From the extreme individual-rights point of view where the words of the amendment have suspiciously-convenient unmodern interpretations (like "well-regulated" meaning "smoothly-operating"), of course this is a non-puzzle. But is it explicable for a collective-rightist? Sadly, despite having followed the debate off and on for years, I have never seen a collective-rightist willing to tackle the question the way that my quantum mechanics professor tackled the tennis ball puzzle. If it has been tackled, I'd rather expect it to be findable by chasing citations from Parker v. District of Columbia. However, I rather doubt that in fact it is findable there. Certainly no one on the collective side pointed it out in the many pages of post-ruling web debate that I read.

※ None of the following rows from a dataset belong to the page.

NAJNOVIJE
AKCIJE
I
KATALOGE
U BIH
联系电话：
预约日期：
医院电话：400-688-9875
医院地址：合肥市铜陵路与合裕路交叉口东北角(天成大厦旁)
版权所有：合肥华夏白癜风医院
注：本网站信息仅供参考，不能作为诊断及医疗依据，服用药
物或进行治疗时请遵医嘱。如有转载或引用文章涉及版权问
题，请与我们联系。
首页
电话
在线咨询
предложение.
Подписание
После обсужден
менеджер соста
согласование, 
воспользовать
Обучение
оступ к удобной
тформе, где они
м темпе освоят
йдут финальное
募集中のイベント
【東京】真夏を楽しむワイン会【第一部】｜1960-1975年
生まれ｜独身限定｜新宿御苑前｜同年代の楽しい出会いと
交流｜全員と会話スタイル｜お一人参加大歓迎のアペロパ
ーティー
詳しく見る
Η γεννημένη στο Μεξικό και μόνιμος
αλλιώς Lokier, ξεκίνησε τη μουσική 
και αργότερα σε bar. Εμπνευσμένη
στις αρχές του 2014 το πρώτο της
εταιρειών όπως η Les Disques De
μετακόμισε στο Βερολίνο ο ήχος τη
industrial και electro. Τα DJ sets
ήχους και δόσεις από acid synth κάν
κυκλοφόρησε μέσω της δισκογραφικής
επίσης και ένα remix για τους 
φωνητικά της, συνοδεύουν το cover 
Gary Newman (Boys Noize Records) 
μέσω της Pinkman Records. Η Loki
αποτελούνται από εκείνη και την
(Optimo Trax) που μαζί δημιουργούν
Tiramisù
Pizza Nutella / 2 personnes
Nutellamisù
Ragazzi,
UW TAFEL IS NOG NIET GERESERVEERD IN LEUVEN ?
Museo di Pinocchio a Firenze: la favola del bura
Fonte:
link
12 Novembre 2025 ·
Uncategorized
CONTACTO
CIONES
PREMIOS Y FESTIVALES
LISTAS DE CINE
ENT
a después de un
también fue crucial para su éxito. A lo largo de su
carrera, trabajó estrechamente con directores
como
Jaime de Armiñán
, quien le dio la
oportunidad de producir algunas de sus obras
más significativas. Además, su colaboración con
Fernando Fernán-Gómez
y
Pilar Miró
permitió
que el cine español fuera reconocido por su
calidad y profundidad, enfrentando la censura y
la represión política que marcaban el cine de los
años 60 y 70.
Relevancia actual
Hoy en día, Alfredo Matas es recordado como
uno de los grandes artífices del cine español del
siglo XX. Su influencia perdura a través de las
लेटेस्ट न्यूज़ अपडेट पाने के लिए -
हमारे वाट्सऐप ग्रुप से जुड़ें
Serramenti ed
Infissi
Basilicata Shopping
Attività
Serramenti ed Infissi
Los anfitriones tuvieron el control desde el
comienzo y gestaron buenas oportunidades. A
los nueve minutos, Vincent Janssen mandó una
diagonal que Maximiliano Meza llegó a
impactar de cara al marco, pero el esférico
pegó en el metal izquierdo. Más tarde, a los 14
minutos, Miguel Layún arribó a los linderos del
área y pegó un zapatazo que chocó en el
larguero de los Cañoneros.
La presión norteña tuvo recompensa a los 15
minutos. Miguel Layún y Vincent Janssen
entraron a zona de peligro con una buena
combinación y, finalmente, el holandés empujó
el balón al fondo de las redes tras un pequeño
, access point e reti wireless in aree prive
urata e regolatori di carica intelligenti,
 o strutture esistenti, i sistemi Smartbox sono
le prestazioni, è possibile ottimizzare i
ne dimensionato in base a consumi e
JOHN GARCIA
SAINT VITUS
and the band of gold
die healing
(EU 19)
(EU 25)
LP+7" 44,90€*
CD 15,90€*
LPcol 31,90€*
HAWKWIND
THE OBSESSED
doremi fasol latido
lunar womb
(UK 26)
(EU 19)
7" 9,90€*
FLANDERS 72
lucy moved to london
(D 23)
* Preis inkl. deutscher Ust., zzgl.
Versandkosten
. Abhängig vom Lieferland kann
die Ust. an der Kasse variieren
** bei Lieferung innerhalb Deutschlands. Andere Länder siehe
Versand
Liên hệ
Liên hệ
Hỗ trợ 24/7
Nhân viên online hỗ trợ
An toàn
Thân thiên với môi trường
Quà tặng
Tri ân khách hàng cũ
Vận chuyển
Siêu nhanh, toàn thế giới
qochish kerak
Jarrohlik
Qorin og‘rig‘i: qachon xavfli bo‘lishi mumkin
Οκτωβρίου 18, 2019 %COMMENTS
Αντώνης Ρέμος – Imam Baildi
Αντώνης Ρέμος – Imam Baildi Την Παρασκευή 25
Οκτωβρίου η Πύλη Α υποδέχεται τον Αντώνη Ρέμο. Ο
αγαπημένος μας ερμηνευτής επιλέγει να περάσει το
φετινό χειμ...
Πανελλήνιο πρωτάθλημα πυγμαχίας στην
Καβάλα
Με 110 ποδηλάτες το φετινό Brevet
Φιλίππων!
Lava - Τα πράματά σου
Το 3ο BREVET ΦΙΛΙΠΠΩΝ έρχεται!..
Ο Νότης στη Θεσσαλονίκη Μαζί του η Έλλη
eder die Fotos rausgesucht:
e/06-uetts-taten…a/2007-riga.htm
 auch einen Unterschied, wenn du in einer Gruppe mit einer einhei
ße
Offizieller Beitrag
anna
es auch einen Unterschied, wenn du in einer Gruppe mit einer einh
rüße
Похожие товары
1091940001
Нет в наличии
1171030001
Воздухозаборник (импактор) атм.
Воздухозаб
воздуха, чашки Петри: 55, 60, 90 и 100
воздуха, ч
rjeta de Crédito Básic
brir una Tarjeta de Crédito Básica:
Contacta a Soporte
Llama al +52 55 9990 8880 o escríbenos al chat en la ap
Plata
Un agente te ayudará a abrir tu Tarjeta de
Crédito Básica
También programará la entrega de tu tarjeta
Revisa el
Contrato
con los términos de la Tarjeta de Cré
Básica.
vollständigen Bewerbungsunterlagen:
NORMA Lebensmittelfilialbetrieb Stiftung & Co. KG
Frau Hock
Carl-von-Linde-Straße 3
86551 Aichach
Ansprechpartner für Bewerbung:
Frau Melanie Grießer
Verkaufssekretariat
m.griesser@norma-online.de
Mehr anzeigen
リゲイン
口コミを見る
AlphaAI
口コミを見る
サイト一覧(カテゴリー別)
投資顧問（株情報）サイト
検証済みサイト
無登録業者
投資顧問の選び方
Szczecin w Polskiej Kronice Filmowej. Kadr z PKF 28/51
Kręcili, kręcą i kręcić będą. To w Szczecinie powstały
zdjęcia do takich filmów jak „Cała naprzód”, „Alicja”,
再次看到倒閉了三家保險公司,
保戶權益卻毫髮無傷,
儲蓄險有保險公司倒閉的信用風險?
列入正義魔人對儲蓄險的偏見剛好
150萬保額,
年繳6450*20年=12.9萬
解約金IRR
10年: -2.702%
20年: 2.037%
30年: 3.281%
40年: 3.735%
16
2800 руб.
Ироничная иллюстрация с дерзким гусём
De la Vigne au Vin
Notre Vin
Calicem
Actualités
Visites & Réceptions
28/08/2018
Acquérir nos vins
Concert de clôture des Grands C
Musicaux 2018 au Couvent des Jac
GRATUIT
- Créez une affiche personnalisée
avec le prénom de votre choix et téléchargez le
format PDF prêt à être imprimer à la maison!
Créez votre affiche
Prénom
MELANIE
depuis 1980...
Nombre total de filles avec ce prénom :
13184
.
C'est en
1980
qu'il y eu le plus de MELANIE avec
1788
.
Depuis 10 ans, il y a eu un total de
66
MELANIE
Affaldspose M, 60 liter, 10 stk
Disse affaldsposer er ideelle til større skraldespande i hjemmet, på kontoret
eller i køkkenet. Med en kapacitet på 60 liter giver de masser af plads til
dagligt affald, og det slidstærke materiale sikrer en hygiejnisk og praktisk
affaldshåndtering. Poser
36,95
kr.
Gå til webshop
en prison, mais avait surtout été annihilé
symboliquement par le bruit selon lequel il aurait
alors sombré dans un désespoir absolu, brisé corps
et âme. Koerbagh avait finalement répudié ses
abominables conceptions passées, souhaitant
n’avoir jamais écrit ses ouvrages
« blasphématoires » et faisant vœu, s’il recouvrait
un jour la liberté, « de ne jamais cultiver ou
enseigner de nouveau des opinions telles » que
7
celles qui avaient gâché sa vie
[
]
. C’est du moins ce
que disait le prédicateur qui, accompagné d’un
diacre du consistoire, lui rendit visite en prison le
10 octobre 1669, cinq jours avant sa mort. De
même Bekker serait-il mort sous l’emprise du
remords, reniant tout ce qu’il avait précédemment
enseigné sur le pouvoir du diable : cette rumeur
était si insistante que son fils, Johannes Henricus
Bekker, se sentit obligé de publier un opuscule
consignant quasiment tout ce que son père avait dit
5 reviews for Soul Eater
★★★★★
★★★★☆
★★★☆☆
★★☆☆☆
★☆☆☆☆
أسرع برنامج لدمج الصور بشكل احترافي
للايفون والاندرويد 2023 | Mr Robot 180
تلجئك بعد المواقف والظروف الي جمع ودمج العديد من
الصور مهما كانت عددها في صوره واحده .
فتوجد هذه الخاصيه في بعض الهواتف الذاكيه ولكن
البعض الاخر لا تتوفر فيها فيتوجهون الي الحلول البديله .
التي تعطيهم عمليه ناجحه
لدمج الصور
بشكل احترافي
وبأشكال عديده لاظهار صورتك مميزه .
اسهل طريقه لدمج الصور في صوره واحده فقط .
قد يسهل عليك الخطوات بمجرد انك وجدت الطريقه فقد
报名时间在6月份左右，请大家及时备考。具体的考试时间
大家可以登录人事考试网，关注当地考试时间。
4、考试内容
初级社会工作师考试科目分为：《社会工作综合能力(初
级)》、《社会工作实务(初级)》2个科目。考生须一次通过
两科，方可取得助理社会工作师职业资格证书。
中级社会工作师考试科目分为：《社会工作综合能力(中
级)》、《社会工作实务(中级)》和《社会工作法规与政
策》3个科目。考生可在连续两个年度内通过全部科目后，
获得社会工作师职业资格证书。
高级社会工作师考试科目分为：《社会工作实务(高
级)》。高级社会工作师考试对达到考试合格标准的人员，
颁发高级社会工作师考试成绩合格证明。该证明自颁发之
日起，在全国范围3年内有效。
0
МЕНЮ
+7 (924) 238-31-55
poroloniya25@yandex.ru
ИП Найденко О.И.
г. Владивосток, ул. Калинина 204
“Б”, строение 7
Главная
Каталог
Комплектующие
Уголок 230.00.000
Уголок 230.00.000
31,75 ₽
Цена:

I'm not trying to prove either conclusion here, that natural selection is a good theory or that handgun bans are bad law. But I am claiming that the particular arguments that I am picking on seem like pretty bad arguments.

I'm not trying to hold intellectuals to impossibly high standards in defending their complicated ideas against simplistic critiques. For what it's worth, I think decent examples of specialists responding with specialist detail to simple layman's critiques can be found close to the controversies from which I took my examples: responses to "how can you possibly reconcile evolution by natural selection with the second law of thermodynamics?" and "jurisdiction A has lots of legal guns and lots of murder, jurisdiction B has little of either, so how can you possibly deny the fact that legal guns are a danger to public safety?"

I also vaguely plan to write my own essay "What is Entropy Like?" which will be, in some part, a response to the thermodynamic critique of evolution. Entropy arises naturally in the statistical mechanics which was used in the work I used to do, so I'm pretty comfortable with the concept, and I think a lot can usefully be said about it without "hard" math like logarithms, and without truly-hard math like taking partial derivatives or integrating over phase space, or physics like counting the number of quantum states. I am thinking of explaining and illustrating how entropy is the complement of an order which behaves much like commonsense intuitions about wealth. (More precisely, wealth over any ordinary very short period, like 10 minutes, where wages and compound interest and such are negligible.) It comes in various forms like cash and deeds to land, and of course you can shift it around or destroy it, but don't expect to increase it. Also, use a suitably broad but not-too-broad definition or expect to get nonsense.)

Just because one's ideas are ever so very, very intellectual doesn't mean the the ideas should be held above simple reality checks by nonspecialists. John W. Gardner said something of the sort more memorably: "The society which scorns excellence in plumbing because plumbing is a humble activity, and tolerates shoddiness in philosophy because philosophy is an exalted activity, will have neither good plumbing nor good philosophy. Neither its pipes nor its theories will hold water."